Using the New Linq Syntax

Jun 19, 2010 at 5:13 PM

I am trying to use the new Linq to Objects syntax for working with HAP, but don't seem to be getting any items in my HtmlNodeCollections. In the below code, I am trying to parse and load some Html into an HtmlNodeCollection (I hate XPath and am very happy to be able to not have to use it!)
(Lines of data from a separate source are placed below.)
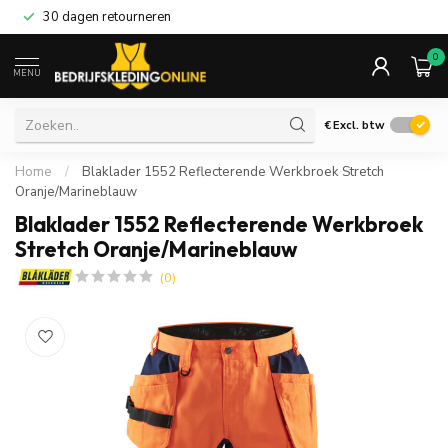
30 dagen retourneren
0
MENU
€
Excl. btw
Home
/
Blaklader 1552 Reflecterende Werkbroek Stretch
Oranje/Marineblauw
Blaklader 1552 Reflecterende Werkbroek
Stretch Oranje/Marineblauw
(0)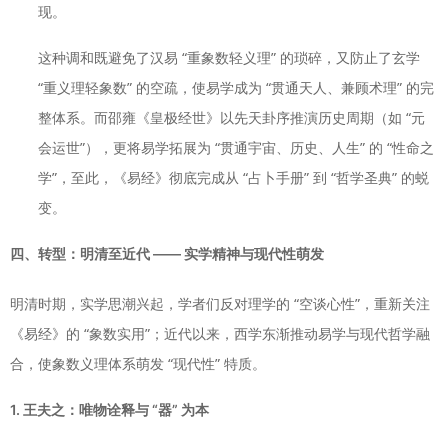
现。
这种调和既避免了汉易 “重象数轻义理” 的琐碎，又防止了玄学
“重义理轻象数” 的空疏，使易学成为 “贯通天人、兼顾术理” 的完
整体系。而邵雍《皇极经世》以先天卦序推演历史周期（如 “元
会运世”），更将易学拓展为 “贯通宇宙、历史、人生” 的 “性命之
学”，至此，《易经》彻底完成从 “占卜手册” 到 “哲学圣典” 的蜕
变。
四、转型：明清至近代 —— 实学精神与现代性萌发
明清时期，实学思潮兴起，学者们反对理学的 “空谈心性”，重新关注
《易经》的 “象数实用”；近代以来，西学东渐推动易学与现代哲学融
合，使象数义理体系萌发 “现代性” 特质。
1. 王夫之：唯物诠释与 “器” 为本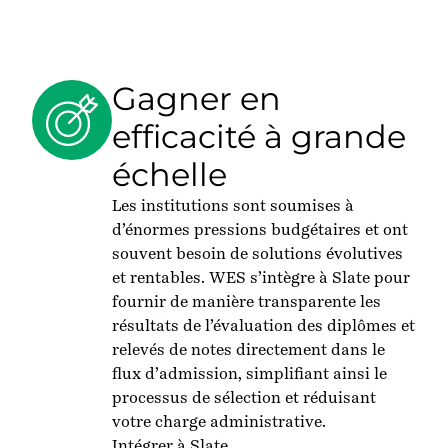
Gagner en
efficacité à grande
échelle
Les institutions sont soumises à
d’énormes pressions budgétaires et ont
souvent besoin de solutions évolutives
et rentables. WES s’intègre à Slate pour
fournir de manière transparente les
résultats de l’évaluation des diplômes et
relevés de notes directement dans le
flux d’admission, simplifiant ainsi le
processus de sélection et réduisant
votre charge administrative.
Intégrer à Slate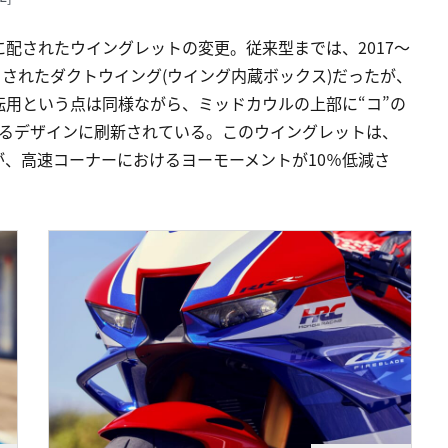
配されたウイングレットの変更。従来型までは、2017～
ックされたダクトウイング(ウイング内蔵ボックス)だったが、
技術転用という点は同様ながら、ミッドカウルの上部に“コ”の
わせるデザインに刷新されている。このウイングレットは、
、高速コーナーにおけるヨーモーメントが10％低減さ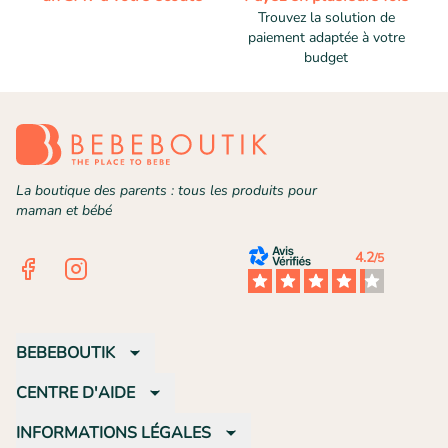
Trouvez la solution de
paiement adaptée à votre
budget
La boutique des parents : tous les produits pour
maman et bébé
4.2
/5
Facebook
Instagram
BEBEBOUTIK
CENTRE D'AIDE
INFORMATIONS LÉGALES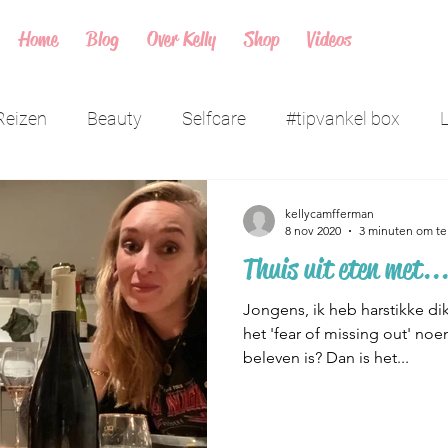
Home
Blog
Over Kelly
Shop
Videos
Reizen
Beauty
Selfcare
#tipvankel box
L
mplekken
kellycamfferman
8 nov 2020
3 minuten om te
Thuis uit eten met..
Jongens, ik heb harstikke di
het 'fear of missing out' noem
beleven is? Dan is het...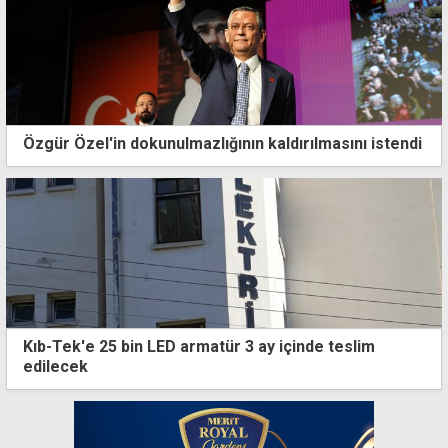
Özgür Özel'in dokunulmazlığının kaldırılmasını istendi
Kıb-Tek'e 25 bin LED armatür 3 ay içinde teslim
edilecek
In the below code I can see that the HtmlDocument is succesfully parsed and contains tons of nodes. Yet the HtmlNodeCollection has zero items:

HtmlDocument doc = new HtmlDocument();
HtmlNodeCollection hnc = new HtmlNodeCollection(doc.DocumentNode);


Later on I intend to work with this node collection by doing things like this:

IEnumerable<HtmlNode> paragraphs = hnc.Where(p => p.Name.ToLower() == "p");


IEnumerable<HtmlAttribute> hrefs = hnc.Where(p => p.Attributes.Contains("href")).Select(p => p.Attributes.Single(q => q.Name == "href"));


But if the HtmlNodeCollection doesn't actually contain all the nodes... well, then, my plans are for naught.

Jun 19, 2010 at 6:17 PM

You'll need to use the new functions on like DescendantNodes() on the DocumentNode. Descendants and DescendantNodes both get you the entire collection of all nodes below the document node. I forgot to remove DescendantNodes and just leave Descendants. They both do the same thing, I will probably deprecate one of them in the next release

HmlDocument doc = new HtmlDocument();
IEnumerable<HtmlNode> paragraphs = doc.DocumentElement.DocumentNode.DescendantNodes().Where(p => p.Name.ToLower() == "p");


Jun 19, 2010 at 10:22 PM

Perfect. Thanks.